Freediving with Whale Sharks
My feet, mounted in Cressi fins dangle over the edge of the boat, while I scan the blue for movement, desperate for any sighting of the creature that has lured us to the remote and rugged Mafia Island, 95 miles off the coast of Dar es Salaam. “There!” yells the spotter, pointing ahead. The boat accelerates and delivers us to a colossal gaping mouth breaching the water’s surface and shark fins, constantly emerging from the surface, giving a misleadingly small impression of the fish’s overwhelming size.
“Go! Go! Go! Now!” the spotter commands. The six of us slither off the boat’s platform into the chill of the turgid gray-green waters of the Indian Ocean. For a moment I don’t see anything, except bubbles and turquoise, then a mouth, wide enough to swallow a human whole, emerges from the blue, agape and headed straight at me. I scramble to get out of the way and the whale shark alters course gliding gracefully past with massive flaring gill slits and an enormous dinosaur-like tail fin, rhythmically swaying in the luminescent surface water.

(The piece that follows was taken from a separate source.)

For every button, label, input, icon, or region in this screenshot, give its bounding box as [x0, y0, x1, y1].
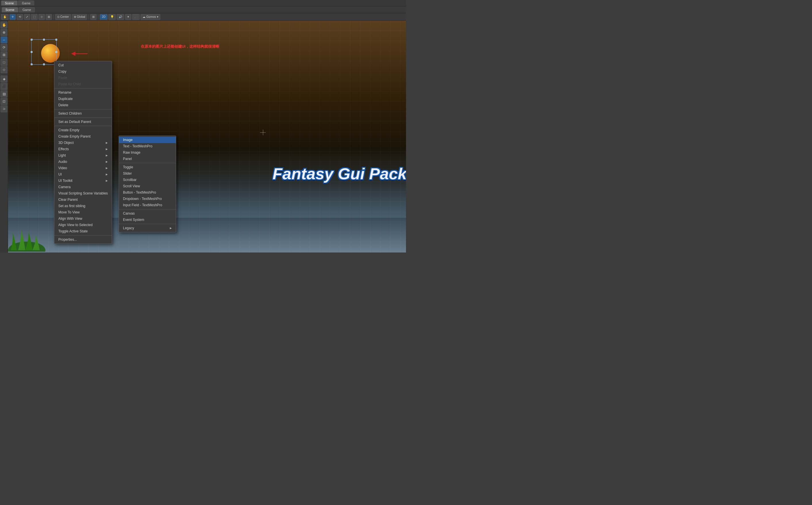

Relatively little is known about whale sharks. What we do know is that they are the largest fish in existence, weighing as much as 20 tons, and growing to more than 14 meters (45 feet) in length. The whale shark is named not only for its enormous size but also its diet. Like whales, they are filter feeders. They swim with their mouths hanging open, closing it to create suction, while they direct huge volumes of water across 20 fleshy sieve-like structures in their throats. As the water escapes through the gills, the spongy filter pads catch fish eggs and billions of microscopic zooplankton.
The whale shark sinks elusively into the pelagic obscurity from which it had emerged, and despite being winded from the swim on the surface, I draw a big breath in and free-dive down toward the hulking silhouette. I approach the mid-section of the majestic fish listlessly swimming along, and feel dwarfed by his size. The fish’s beauty is memorizing. An abundance of splattered white spots and faint black stripes decorates its charcoal skin like hazy clusters in the evening sky.

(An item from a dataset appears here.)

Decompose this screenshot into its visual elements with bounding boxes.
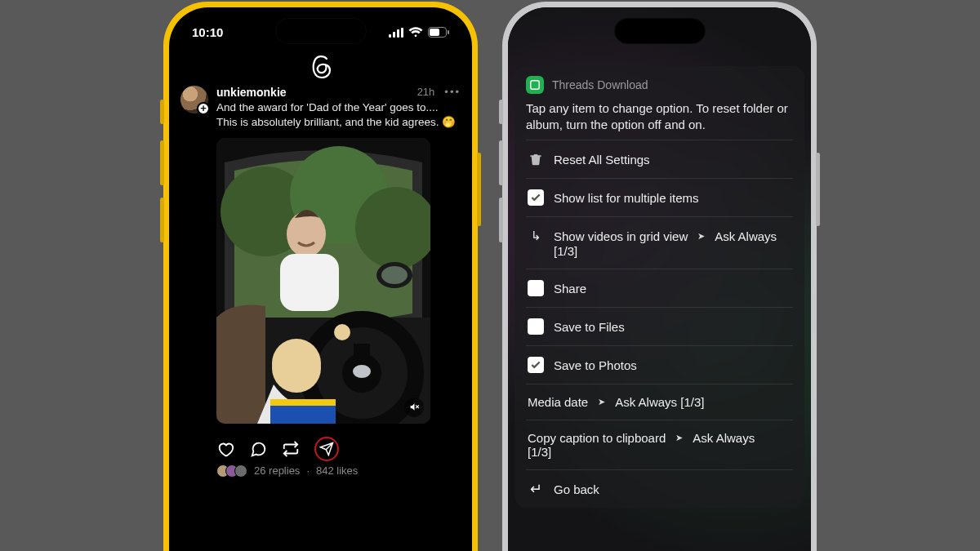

I kick hard and fast to keep up pace, in efforts not to wind up in the perilous path of the tail fin. Like a shark, the whale shark has cartilage rather than bone for a skeleton, which makes for an exceptionally strong and flexible tail fin, so massive that it can inadvertently slap a human like a fly swatter a fly.
I make my way towards the broad flattened head of the elusive creature, with the world of sky and air afar, and aim the camera at one of the protruding black eyes. Suddenly the ‘gentile giant’ stops and I notice him gazing at me fondly. I feel a thrill of awe for it’s just him and I, paused on the edge of a huge ocean.
He remains still as I film him, paving the way for me, and eventually the rest of the world, to drop in on his life, to experience it, rather than remaining on the surface looking in. For that moment time stopped; sound was muted and I was left with an overwhelming feeling of tranquility.